El inmortal

Con toda probabilidad, nadie volverá a ver algo así en lo que queda de siglo. Eso como mínimo. Las generaciones de nuestros hijos, nietos y biznietos no podrán contemplar cómo una misma persona gana 14 veces el torneo tenístico de Roland Garros, uno de los cuatro más importantes (y más duros) que se celebran cada año en el planeta y que se juega en París desde 1891. Ganarlo una, dos, tres veces, está al alcance de muy pocos. Pero ganarlo 14 veces es algo que está fuera de las capacidades humanas. Eso pertenece a la estirpe de los inmortales.

Rafael Nadal fracasó este lunes en su intento de lograrlo una decimoquinta vez. Está a punto de cumplir 38 años, edad a la que poquísimos tenistas llegan en activo. En los dos últimos ha jugado apenas una docena y media de partidos, martirizado por numerosas lesiones. Salió a la pista con una voluntad indoblegable, como ha hecho toda su vida, pero le faltaban entrenamiento y precisión; y además se enfrentaba a uno de los mejores jugadores del mundo, el alemán Zverev, que mide dos metros y es diez años más joven que Nadal.

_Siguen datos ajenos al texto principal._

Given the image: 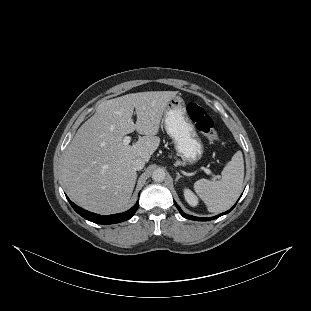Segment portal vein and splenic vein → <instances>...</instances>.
Returning <instances> with one entry per match:
<instances>
[{
  "label": "portal vein and splenic vein",
  "mask_w": 311,
  "mask_h": 311,
  "mask_svg": "<svg viewBox=\"0 0 311 311\" xmlns=\"http://www.w3.org/2000/svg\"><path fill=\"white\" fill-rule=\"evenodd\" d=\"M133 138H132V135H127L124 137L123 139V144L124 145H128L132 142ZM203 171L207 174V175H210L212 179H216L217 178V175L214 174L210 169H207V168H204Z\"/></svg>",
  "instance_id": "18ae733b"
}]
</instances>
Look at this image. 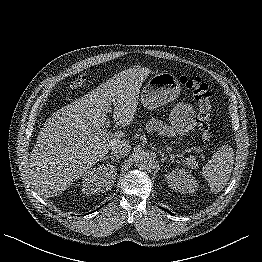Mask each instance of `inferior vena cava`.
I'll list each match as a JSON object with an SVG mask.
<instances>
[{"instance_id": "inferior-vena-cava-1", "label": "inferior vena cava", "mask_w": 262, "mask_h": 262, "mask_svg": "<svg viewBox=\"0 0 262 262\" xmlns=\"http://www.w3.org/2000/svg\"><path fill=\"white\" fill-rule=\"evenodd\" d=\"M130 150H131V146L129 142L123 140H119L115 142L111 147L112 154L116 158H122L127 156Z\"/></svg>"}]
</instances>
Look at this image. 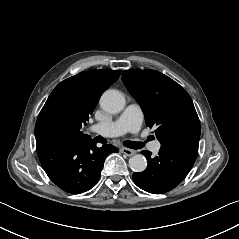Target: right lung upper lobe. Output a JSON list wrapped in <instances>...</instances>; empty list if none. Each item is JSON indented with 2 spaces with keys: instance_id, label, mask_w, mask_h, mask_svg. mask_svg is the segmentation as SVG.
Returning <instances> with one entry per match:
<instances>
[{
  "instance_id": "1",
  "label": "right lung upper lobe",
  "mask_w": 239,
  "mask_h": 239,
  "mask_svg": "<svg viewBox=\"0 0 239 239\" xmlns=\"http://www.w3.org/2000/svg\"><path fill=\"white\" fill-rule=\"evenodd\" d=\"M120 70H89L59 83L48 97L35 126L36 142L48 137L68 140L90 138L80 131L89 120L100 95L120 76ZM63 116L74 121L64 129H57L53 120Z\"/></svg>"
}]
</instances>
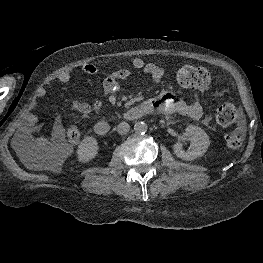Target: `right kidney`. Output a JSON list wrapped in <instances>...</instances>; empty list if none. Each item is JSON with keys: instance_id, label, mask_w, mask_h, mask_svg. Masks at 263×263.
Instances as JSON below:
<instances>
[{"instance_id": "1", "label": "right kidney", "mask_w": 263, "mask_h": 263, "mask_svg": "<svg viewBox=\"0 0 263 263\" xmlns=\"http://www.w3.org/2000/svg\"><path fill=\"white\" fill-rule=\"evenodd\" d=\"M98 154L97 140L88 136L84 138L77 149V157L80 162H88Z\"/></svg>"}]
</instances>
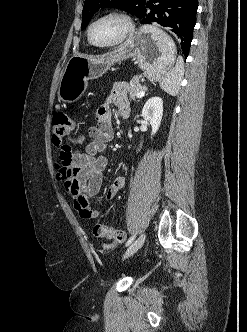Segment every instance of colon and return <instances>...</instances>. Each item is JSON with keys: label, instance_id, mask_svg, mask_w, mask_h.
<instances>
[{"label": "colon", "instance_id": "5ec220e1", "mask_svg": "<svg viewBox=\"0 0 247 332\" xmlns=\"http://www.w3.org/2000/svg\"><path fill=\"white\" fill-rule=\"evenodd\" d=\"M74 128L73 118L64 112H58L53 117V135L52 141L54 145L65 147L68 146L66 142L70 139ZM95 236L111 240L116 243L124 241L126 235L124 231L114 229L107 225L98 224L94 227Z\"/></svg>", "mask_w": 247, "mask_h": 332}]
</instances>
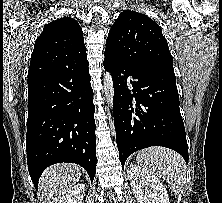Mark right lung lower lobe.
<instances>
[{
	"instance_id": "98d812e1",
	"label": "right lung lower lobe",
	"mask_w": 222,
	"mask_h": 203,
	"mask_svg": "<svg viewBox=\"0 0 222 203\" xmlns=\"http://www.w3.org/2000/svg\"><path fill=\"white\" fill-rule=\"evenodd\" d=\"M88 65L58 69L28 79V170L35 188L50 165L82 166L96 172L93 90Z\"/></svg>"
}]
</instances>
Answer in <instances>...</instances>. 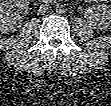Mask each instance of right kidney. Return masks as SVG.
<instances>
[{
  "instance_id": "ca27d5eb",
  "label": "right kidney",
  "mask_w": 111,
  "mask_h": 106,
  "mask_svg": "<svg viewBox=\"0 0 111 106\" xmlns=\"http://www.w3.org/2000/svg\"><path fill=\"white\" fill-rule=\"evenodd\" d=\"M27 0H2L0 3L1 30L5 33L11 32L22 24V17L18 11H28ZM17 12H14L15 9Z\"/></svg>"
}]
</instances>
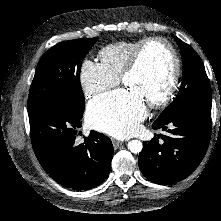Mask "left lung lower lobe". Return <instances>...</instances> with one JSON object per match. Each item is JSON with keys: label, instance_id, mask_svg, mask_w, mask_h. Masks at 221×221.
<instances>
[{"label": "left lung lower lobe", "instance_id": "left-lung-lower-lobe-1", "mask_svg": "<svg viewBox=\"0 0 221 221\" xmlns=\"http://www.w3.org/2000/svg\"><path fill=\"white\" fill-rule=\"evenodd\" d=\"M152 127L168 129V134L155 135L143 144L139 154L140 170L154 183L174 184L188 177L206 153L211 134V109L191 108L164 121L156 120Z\"/></svg>", "mask_w": 221, "mask_h": 221}]
</instances>
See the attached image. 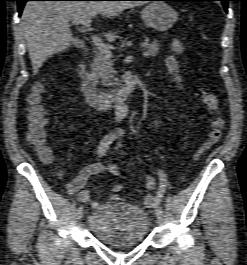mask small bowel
Wrapping results in <instances>:
<instances>
[{"label":"small bowel","instance_id":"1","mask_svg":"<svg viewBox=\"0 0 247 265\" xmlns=\"http://www.w3.org/2000/svg\"><path fill=\"white\" fill-rule=\"evenodd\" d=\"M212 111H215L216 106L211 108ZM161 123V119L157 118L154 121V127H158ZM104 172V167L99 164V163H93L85 166L79 173L78 175L70 181L66 185V192L73 196L76 200L80 202H87L91 200L92 195L91 191L87 188H85V184L87 180L93 176V175H98ZM155 180L151 176H145L144 178V188L148 191L154 190L155 189ZM122 185L121 184H115L111 188L110 192V198L113 201H121L123 200L120 192L122 190ZM154 202V196L151 194H147L144 197L143 204L145 207L149 208L152 206Z\"/></svg>","mask_w":247,"mask_h":265}]
</instances>
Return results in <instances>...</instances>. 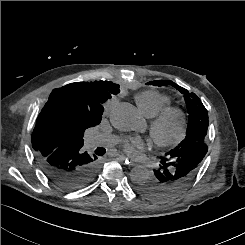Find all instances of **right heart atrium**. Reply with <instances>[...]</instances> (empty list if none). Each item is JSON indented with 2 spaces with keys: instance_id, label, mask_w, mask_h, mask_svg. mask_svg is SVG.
I'll return each instance as SVG.
<instances>
[{
  "instance_id": "obj_1",
  "label": "right heart atrium",
  "mask_w": 245,
  "mask_h": 245,
  "mask_svg": "<svg viewBox=\"0 0 245 245\" xmlns=\"http://www.w3.org/2000/svg\"><path fill=\"white\" fill-rule=\"evenodd\" d=\"M113 105H114V101H111V102L109 103V105H108L107 110H110V109L112 108Z\"/></svg>"
}]
</instances>
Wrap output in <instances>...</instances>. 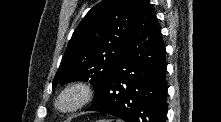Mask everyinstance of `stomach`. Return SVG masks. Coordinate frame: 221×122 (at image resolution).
I'll use <instances>...</instances> for the list:
<instances>
[{"instance_id": "stomach-1", "label": "stomach", "mask_w": 221, "mask_h": 122, "mask_svg": "<svg viewBox=\"0 0 221 122\" xmlns=\"http://www.w3.org/2000/svg\"><path fill=\"white\" fill-rule=\"evenodd\" d=\"M99 122H109V121L101 120V121H99Z\"/></svg>"}]
</instances>
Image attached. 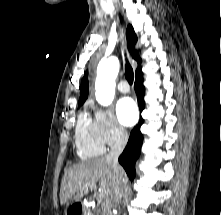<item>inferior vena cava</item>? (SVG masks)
I'll return each instance as SVG.
<instances>
[{
	"label": "inferior vena cava",
	"mask_w": 221,
	"mask_h": 215,
	"mask_svg": "<svg viewBox=\"0 0 221 215\" xmlns=\"http://www.w3.org/2000/svg\"><path fill=\"white\" fill-rule=\"evenodd\" d=\"M128 141V134L127 132L120 128L117 132V137L114 144L111 146L110 152L106 156V160L111 163L114 176L116 178V183L114 186V195L113 198L107 200L104 204V215H113V208L117 206L119 201L123 196V183L119 176V163L118 157L122 153L123 149L125 148Z\"/></svg>",
	"instance_id": "1"
}]
</instances>
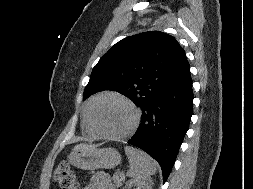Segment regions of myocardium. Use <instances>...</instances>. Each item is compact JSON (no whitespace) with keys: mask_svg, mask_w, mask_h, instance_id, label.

Las 15.000 personas que abarrotaban la pista Philippe Chatrier contemplaron, con el corazón encogido, cómo el rey absoluto de esa arcilla casi sacramental perdía por cuarta vez en su vida; por cuarta vez desde el primer partido que jugó allí, un 25 de mayo de hace 19 años, cuando él acababa de cumplir justamente esa edad, 19. El vencedor del partido, Zverev, se eclipsó para homenajear al vencido. En la grada, los mejores tenistas del mundo –Djokovic, Alcaraz, Świątek– aplaudían a Nadal en pie y con lágrimas en los ojos, como todos los que tuvieron el privilegio de lograr un asiento en ese trascendental encuentro y como millones de personas que lo veíamos desde casa. Él no dice ni que sí ni que no, pero todos sabemos que no volverá. Que esta ha sido la última vez. Que no habrá más victorias en Roland Garros porque, como decía el diplomático francés Charles Maurice de Talleyrand, “lo que no puede ser no puede ser y además es imposible”.

Se acaba poco a poco la carrera de un deportista de esos que aparecen en el mundo una vez cada 50 o 60 años. Un hombre comparable a Jesse Owens, a Emil Zátopek, a Pelé o a aquel tipo que corrió por primera vez hasta Atenas para comunicar que los griegos habían ganado la batalla a los persas en un pueblo que estaba a unos 40 kilómetros y que se llamaba Maratón. Dio la noticia y luego cayó muerto de agotamiento. Pero no murió: la historia recuerda su nombre, Filípides, como recordará siempre los de Owens, Pelé, Michael Jordan o Rafa Nadal. Esos son los inmortales.